Jim Old [00:00:54] Very well. Apart from, we might need to start this again, I've got a cockerel outside my window that is crowing like anything.

Sandra Miller [00:01:03] We've all got used to these different things, haven't we? It's all become all a bit more human, these things. You know, babies and kittens make appearances, you know.

Malcolm Flanders [00:01:12] Right, Jim, is it sorted?

Jim Auld [00:01:15] That is Fred fed. I thought it'll be easier to work in Kilcreggan because it's quieter round there, and of course Fred saw me coming in, and I didn't feed him when I came in and he comes to the window looking.

Sandra Miller [00:01:28] Bless.

Malcolm Flanders [00:01:30] OK, Sandra, perhaps we could just start for the benefit of our listeners, if you wouldn't mind just briefly explaining what your role is with the Church of England.

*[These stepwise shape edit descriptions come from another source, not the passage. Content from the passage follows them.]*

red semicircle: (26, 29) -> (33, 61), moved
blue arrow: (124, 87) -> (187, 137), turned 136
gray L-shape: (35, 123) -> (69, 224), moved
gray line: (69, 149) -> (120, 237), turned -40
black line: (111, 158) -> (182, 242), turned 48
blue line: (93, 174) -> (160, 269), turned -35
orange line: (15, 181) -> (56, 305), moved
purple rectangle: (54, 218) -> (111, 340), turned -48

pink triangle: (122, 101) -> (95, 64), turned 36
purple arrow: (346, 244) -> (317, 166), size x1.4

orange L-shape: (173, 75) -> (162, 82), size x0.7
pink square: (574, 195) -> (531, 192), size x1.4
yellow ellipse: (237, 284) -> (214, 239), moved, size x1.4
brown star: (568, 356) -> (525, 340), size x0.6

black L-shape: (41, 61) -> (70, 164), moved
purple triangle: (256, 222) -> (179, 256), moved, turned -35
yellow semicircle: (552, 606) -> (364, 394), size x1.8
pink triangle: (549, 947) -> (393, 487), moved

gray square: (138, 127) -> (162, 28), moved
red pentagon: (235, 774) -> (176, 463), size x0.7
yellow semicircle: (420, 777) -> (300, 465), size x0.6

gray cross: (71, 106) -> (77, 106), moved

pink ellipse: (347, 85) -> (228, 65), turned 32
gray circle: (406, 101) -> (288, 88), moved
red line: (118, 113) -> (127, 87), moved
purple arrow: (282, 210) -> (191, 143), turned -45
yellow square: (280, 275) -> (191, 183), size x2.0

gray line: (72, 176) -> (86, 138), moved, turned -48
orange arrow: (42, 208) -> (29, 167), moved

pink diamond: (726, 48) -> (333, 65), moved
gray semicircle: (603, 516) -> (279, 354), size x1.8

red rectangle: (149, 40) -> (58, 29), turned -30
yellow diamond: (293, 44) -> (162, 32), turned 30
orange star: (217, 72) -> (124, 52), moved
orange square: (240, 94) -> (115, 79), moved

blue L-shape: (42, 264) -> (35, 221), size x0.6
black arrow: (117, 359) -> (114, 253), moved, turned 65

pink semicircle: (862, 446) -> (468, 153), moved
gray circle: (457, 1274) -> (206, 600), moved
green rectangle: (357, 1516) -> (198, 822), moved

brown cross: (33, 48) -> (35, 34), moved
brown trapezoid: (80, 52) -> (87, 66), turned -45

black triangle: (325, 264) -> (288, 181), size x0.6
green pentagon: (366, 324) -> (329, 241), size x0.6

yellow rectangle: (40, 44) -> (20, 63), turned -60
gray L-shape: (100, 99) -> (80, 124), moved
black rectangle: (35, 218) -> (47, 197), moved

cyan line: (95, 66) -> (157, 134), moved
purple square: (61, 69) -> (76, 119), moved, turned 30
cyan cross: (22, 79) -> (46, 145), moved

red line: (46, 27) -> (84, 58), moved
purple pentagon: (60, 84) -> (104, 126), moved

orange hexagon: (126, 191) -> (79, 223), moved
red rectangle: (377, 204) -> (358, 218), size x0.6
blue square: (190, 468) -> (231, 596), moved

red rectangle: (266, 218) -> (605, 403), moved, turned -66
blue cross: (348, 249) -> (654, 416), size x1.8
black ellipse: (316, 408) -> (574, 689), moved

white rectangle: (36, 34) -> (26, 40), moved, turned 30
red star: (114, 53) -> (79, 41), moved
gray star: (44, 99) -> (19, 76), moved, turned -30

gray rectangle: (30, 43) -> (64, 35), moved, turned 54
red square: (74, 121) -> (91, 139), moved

Sandra Miller [00:01:38] Yes, excellent. I've done particular role for just over eight years now. But behind this role, I'm also an ordained Priest in the Church of England. So I do from time to time, still take funeral services. And over 20 years I've taken, of course, many, many different funeral services as well. But my my particular role now is what I call head of life events. And life events is the way in which the Church of England is there for people in the three big moments in life, which is when a child arrives, when a marriage begins and what we're thinking about, which is when a life ends. And what I try to do really is to help resource, equip, inspire churches to good practise so that those who come to us have the best possible experience they can. And I'm also responsible for some of our communication direct with the public and also for good relationships with other professionals in the in the funeral world.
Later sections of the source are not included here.